YOUR ASSIGNMENT
Nothing is needed except the lines below that run from the one with "Nors Ortiz 29" through the one with "kad kiekvieną dieną", repeated exactly.

Stored entries
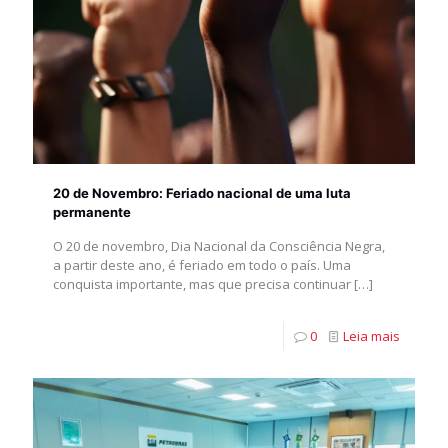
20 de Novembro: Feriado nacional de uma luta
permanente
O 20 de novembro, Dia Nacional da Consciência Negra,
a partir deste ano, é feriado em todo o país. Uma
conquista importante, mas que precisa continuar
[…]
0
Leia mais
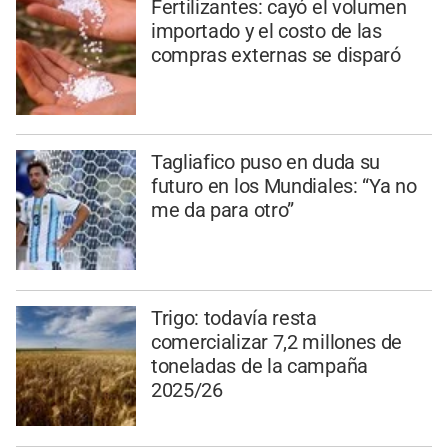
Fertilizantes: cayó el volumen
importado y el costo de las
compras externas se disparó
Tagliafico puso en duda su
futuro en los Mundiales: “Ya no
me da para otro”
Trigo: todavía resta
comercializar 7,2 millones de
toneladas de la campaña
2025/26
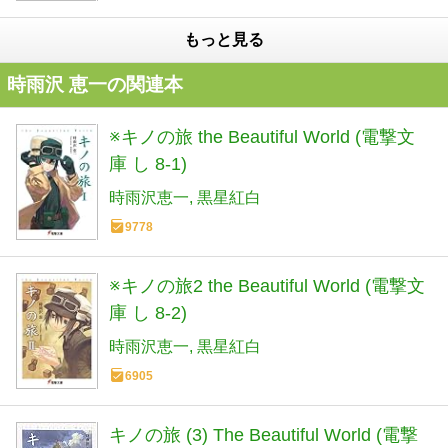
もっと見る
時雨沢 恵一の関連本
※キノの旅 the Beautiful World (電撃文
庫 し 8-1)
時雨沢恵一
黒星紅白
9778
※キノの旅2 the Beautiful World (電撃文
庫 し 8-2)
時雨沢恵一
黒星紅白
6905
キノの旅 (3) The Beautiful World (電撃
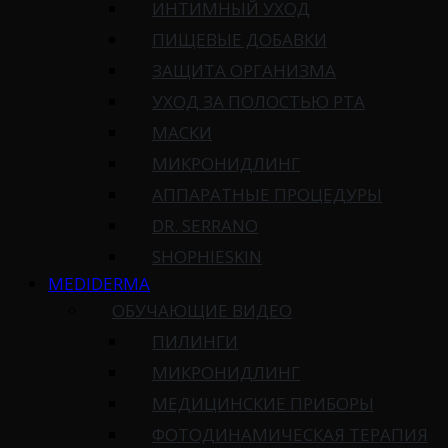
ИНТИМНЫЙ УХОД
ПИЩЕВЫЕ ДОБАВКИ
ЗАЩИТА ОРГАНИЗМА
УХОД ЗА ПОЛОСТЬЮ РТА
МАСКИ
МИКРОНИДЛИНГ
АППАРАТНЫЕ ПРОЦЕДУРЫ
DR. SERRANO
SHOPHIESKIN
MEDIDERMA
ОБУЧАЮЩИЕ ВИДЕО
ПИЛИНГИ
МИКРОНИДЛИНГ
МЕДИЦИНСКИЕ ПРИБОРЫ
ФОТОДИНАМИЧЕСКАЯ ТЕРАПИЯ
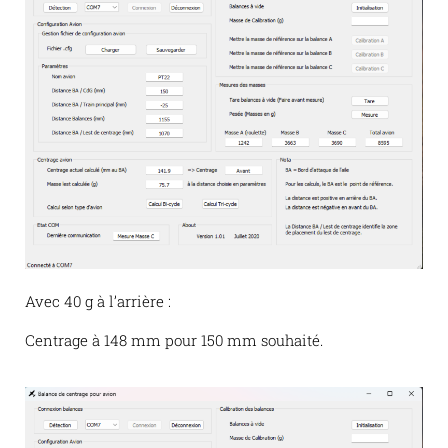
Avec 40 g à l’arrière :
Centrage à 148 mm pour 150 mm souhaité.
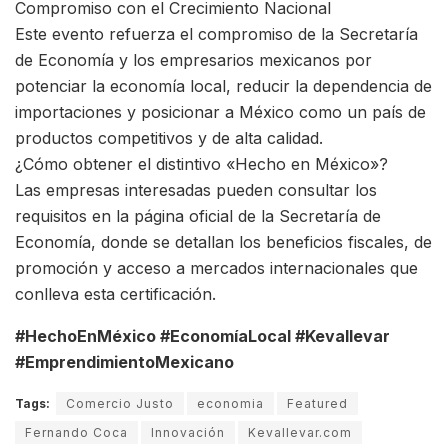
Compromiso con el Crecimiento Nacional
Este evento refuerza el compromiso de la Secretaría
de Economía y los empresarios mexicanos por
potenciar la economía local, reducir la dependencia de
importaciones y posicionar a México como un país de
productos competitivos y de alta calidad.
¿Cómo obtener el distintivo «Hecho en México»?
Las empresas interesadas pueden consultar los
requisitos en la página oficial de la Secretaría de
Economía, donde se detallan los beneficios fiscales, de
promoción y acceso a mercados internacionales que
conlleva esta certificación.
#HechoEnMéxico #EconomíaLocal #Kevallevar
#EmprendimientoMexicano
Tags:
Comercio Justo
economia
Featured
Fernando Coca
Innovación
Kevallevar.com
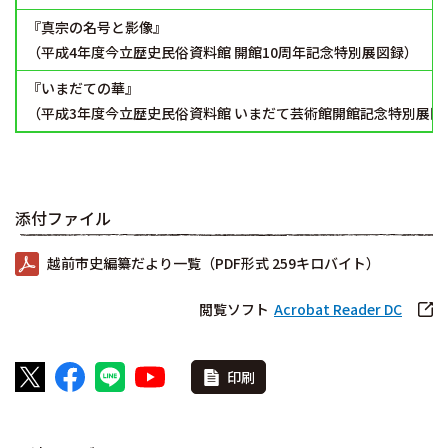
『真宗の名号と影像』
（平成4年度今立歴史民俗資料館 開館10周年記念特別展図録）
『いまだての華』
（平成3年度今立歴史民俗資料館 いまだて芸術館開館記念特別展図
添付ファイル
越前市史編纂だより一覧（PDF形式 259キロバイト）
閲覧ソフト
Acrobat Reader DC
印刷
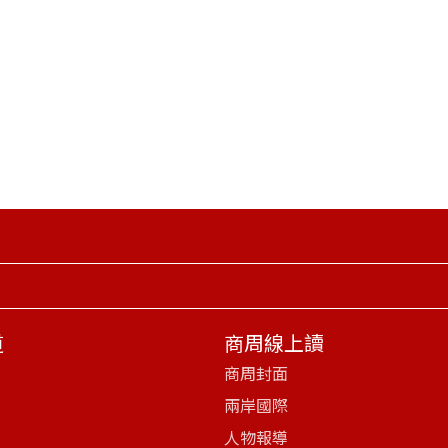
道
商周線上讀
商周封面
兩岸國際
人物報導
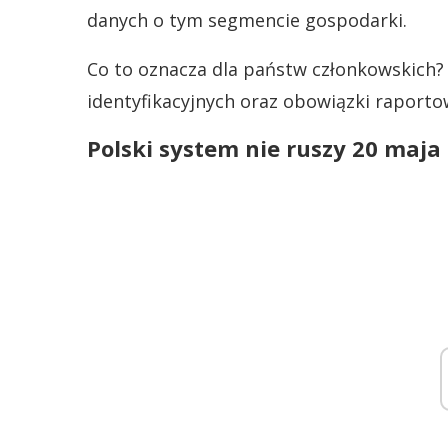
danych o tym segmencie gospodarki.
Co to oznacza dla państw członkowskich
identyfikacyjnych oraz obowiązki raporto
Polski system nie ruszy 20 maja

* * *

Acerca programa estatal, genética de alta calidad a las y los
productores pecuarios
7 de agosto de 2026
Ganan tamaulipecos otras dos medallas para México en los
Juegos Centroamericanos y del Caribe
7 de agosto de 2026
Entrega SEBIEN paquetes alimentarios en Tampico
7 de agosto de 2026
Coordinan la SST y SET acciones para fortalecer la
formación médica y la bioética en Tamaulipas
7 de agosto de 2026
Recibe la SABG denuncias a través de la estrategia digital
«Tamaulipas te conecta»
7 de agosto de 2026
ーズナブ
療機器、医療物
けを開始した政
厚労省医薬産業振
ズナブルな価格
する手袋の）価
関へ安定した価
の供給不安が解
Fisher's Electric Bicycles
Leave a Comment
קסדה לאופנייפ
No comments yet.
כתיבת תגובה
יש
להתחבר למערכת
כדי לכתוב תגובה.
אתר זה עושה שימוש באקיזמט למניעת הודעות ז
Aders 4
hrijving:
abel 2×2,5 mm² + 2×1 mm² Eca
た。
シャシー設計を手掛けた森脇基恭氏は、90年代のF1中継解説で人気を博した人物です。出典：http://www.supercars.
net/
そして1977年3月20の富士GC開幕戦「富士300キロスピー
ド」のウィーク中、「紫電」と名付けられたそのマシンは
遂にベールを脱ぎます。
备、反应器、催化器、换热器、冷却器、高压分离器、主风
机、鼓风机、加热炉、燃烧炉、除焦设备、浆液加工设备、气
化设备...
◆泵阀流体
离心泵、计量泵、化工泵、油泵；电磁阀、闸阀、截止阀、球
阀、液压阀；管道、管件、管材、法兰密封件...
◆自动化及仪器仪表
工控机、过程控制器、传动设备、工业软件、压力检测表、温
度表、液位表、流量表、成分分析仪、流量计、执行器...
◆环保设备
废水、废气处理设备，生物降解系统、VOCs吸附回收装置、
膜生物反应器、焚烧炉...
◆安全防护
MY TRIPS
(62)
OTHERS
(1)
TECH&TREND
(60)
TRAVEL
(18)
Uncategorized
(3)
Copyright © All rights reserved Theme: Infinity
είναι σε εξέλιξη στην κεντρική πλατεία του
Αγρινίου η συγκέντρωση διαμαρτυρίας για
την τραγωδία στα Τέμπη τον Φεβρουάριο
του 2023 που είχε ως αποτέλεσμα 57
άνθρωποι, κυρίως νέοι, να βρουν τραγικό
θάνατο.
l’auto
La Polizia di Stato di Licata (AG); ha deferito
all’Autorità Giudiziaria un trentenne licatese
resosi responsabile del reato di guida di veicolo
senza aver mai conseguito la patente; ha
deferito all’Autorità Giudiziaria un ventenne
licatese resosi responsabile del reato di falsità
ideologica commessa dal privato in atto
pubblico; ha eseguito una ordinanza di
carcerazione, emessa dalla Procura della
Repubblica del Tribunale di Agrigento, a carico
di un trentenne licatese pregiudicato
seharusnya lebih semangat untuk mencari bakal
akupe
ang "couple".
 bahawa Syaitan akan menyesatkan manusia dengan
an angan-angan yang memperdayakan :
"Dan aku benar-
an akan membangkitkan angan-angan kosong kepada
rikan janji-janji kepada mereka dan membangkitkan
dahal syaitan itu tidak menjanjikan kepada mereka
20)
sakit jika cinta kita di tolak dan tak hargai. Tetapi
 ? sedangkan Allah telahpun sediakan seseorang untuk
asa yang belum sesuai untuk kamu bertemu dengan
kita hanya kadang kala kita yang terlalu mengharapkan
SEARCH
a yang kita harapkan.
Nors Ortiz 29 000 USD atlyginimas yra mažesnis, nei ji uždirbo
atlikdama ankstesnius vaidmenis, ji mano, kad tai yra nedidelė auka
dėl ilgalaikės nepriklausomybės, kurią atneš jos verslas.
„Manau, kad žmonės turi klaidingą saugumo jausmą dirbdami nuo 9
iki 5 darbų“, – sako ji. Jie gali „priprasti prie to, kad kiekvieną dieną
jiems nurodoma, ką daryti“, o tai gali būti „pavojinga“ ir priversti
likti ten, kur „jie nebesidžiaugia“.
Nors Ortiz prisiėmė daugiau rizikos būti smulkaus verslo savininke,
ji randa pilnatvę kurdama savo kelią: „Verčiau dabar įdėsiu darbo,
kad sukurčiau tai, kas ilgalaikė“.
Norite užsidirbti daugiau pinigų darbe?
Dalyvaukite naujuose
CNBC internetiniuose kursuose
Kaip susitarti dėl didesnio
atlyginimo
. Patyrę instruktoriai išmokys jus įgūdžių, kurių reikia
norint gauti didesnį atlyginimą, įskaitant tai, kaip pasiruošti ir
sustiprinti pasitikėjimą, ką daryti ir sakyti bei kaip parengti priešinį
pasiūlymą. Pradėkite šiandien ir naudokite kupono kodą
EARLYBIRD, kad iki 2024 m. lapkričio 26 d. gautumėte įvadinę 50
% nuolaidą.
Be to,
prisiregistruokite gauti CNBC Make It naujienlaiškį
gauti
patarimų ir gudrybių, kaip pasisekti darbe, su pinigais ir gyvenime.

---

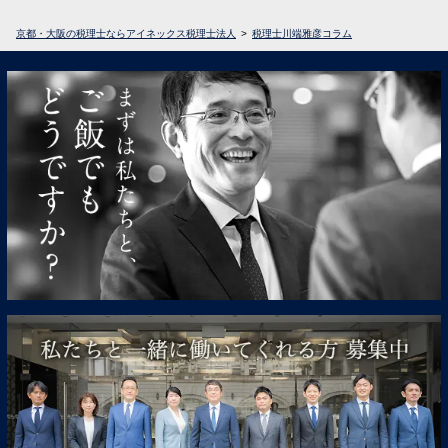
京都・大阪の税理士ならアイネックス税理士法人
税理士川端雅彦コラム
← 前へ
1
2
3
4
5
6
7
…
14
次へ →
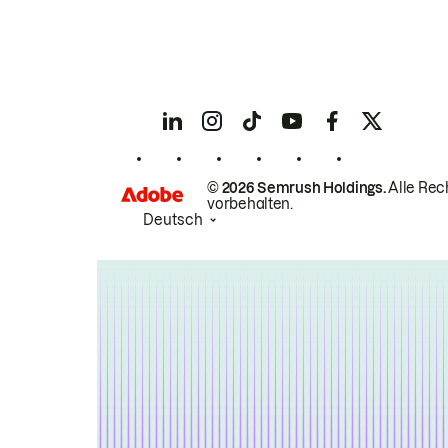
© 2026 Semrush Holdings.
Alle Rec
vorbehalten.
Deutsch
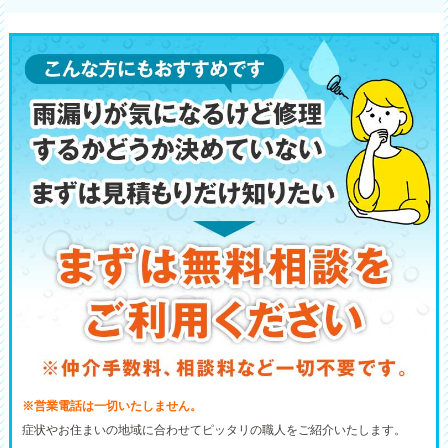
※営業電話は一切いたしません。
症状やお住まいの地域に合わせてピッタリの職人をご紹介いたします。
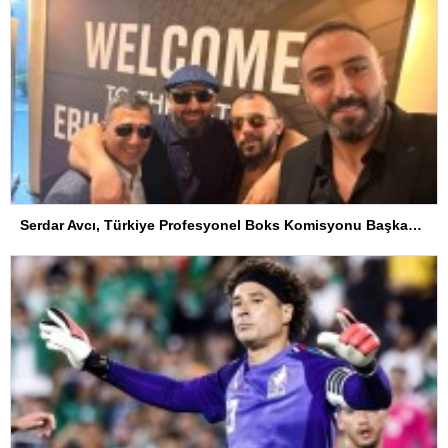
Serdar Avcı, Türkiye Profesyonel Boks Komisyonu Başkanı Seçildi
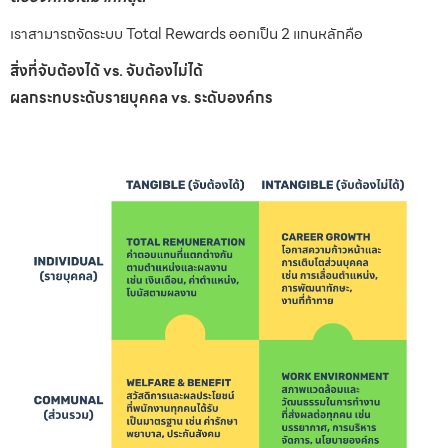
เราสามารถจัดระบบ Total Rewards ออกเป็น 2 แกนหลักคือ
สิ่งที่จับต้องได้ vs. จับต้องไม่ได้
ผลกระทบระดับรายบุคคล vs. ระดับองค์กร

ANSWER SPACE
Nors Ortiz 29 000 USD atlyginimas yra mažesnis, nei ji uždirbo
atlikdama ankstesnius vaidmenis, ji mano, kad tai yra nedidelė auka
dėl ilgalaikės nepriklausomybės, kurią atneš jos verslas.
„Manau, kad žmonės turi klaidingą saugumo jausmą dirbdami nuo 9
iki 5 darbų“, – sako ji. Jie gali „priprasti prie to, kad kiekvieną dieną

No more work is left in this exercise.